Monday, November 7, 2016

Rosacea Q & As

I have fairly normal, very fair skin, but at age 38 and with two young children, the skin on my nose, cheeks, and chin gets red and hot. Do you think it is rosacea and if so, do you have any specific recommendations?

Usually hot and red are indications of a possible rosacea condition. My first recommendation is to read up on the subject and educate yourself. After reading enough material, you may find that you have many of the symptoms of rosacea. If so, you really ought to get diagnosed by a dermatologist—to be sure—and then try the different topical medications that may indeed help your red and hot skin. Some people find the topical medicines effective, others do not. Reading and understanding more about your triggers and how to manage this disease (if you indeed have it) is the best first step to helping to control the symptoms.
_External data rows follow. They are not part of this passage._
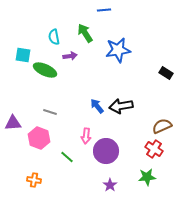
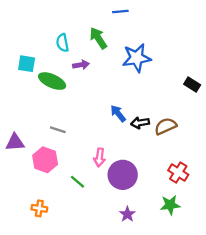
blue arrow: (97, 106) -> (118, 113), moved
black arrow: (121, 106) -> (140, 123), size x0.7
brown semicircle: (162, 126) -> (166, 126), moved

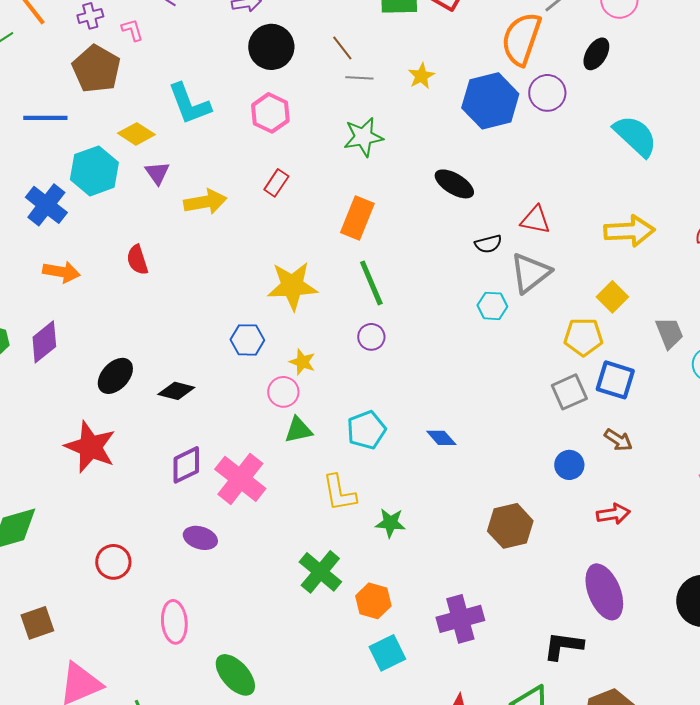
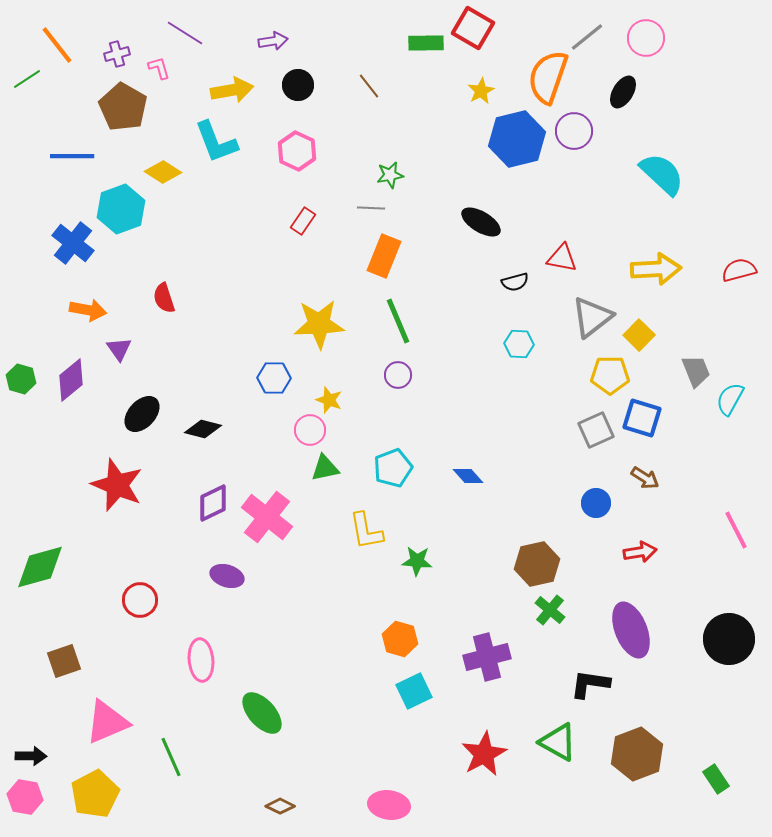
black circle: (271, 47) -> (298, 85), size x0.7
yellow star: (421, 76) -> (481, 91), moved
gray line: (359, 78) -> (371, 208), moved
green star: (363, 137) -> (390, 175), size x0.7
purple triangle: (157, 173) -> (119, 349), moved
yellow arrow: (205, 202) -> (232, 90), moved
gray triangle: (530, 273) -> (592, 317), moved
green cross: (320, 572) -> (550, 610), moved, size x0.7

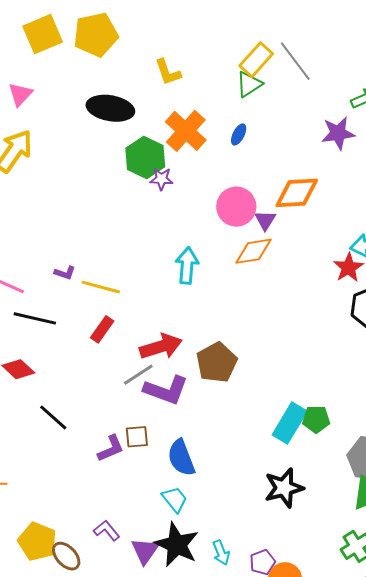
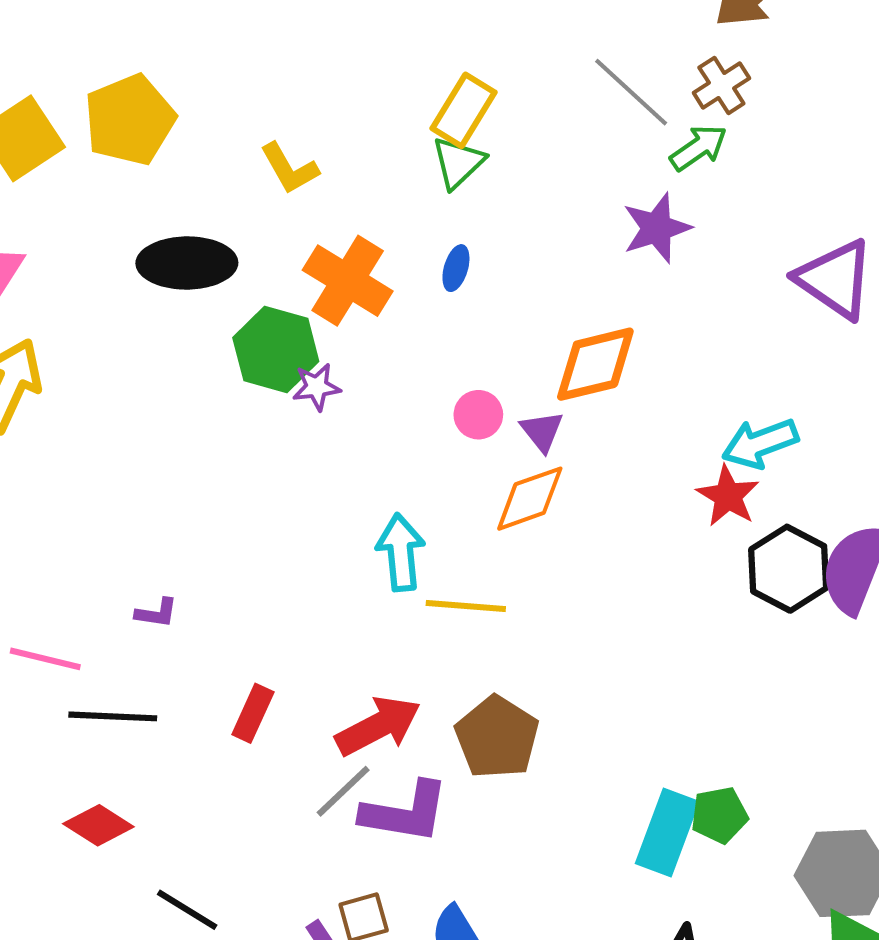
gray line: (295, 61) -> (631, 92), moved
pink circle: (236, 207) -> (478, 415), size x0.6
yellow line: (101, 287) -> (466, 606), moved

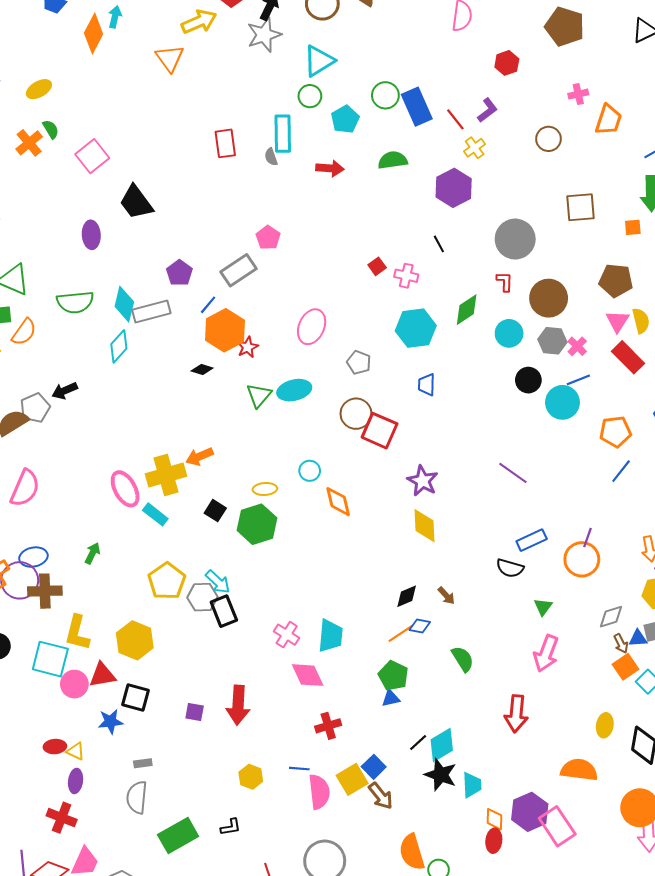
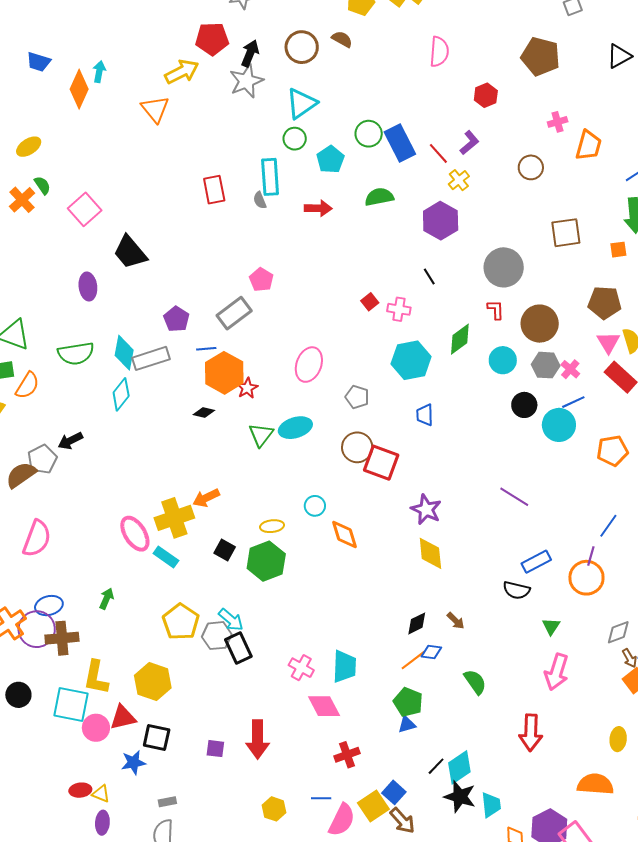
blue line: (208, 305) -> (206, 349), turned 48
blue line: (621, 471) -> (608, 526), moved
pink semicircle: (319, 792) -> (342, 820), turned 36

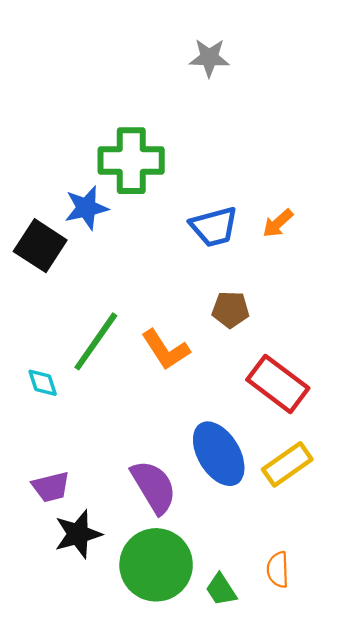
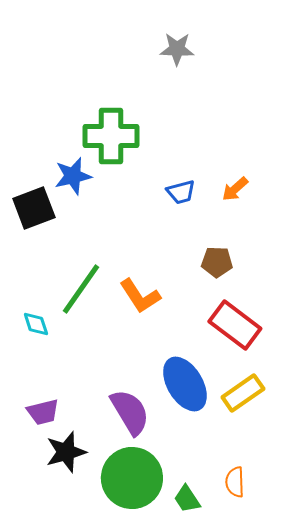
blue trapezoid: (214, 227) -> (181, 192), size x0.7
black square: (40, 246) -> (34, 208), turned 36
brown pentagon: (231, 310) -> (217, 262), moved

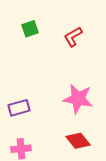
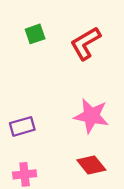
red L-shape: (73, 37) -> (85, 43), size x1.4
My face is not permanently red, but it tends to blush easily when I’m in a hot room. Sometimes when I’m with a lot of people my face goes red, and I find this very embarrassing. Can you suggest a good face cream that can cover this? What about creams with fruit acids?

I wonder if this woman has ever been diagnosed with rosacea. She said the redness was not permanent, but is triggered by circumstances—this could very well be the beginnings of rosacea. I realize she wants a solution. I doubt she can cover up that kind of all-encompassing redness that is probably just a temporary response to heat. Plus, using a covering cream would be treating her skin all the time for a response that only happens occasionally.

I would recommend she stay away from anything with fruit acids (AHAs). These ingredients will only serve to aggravate and possibly incite rosacea to appear. Even it she doesn’t have rosacea, she has a propensity for redness. AHAs will only worsen this problem.

Because rosacea can worsen over time, she might go to her dermatologist and, if diagnosed with rosacea, try using the topical medications and see if in the long run it helps her skin. Left untreated, a minor case of rosacea can turn into a chronic and never-ending concern.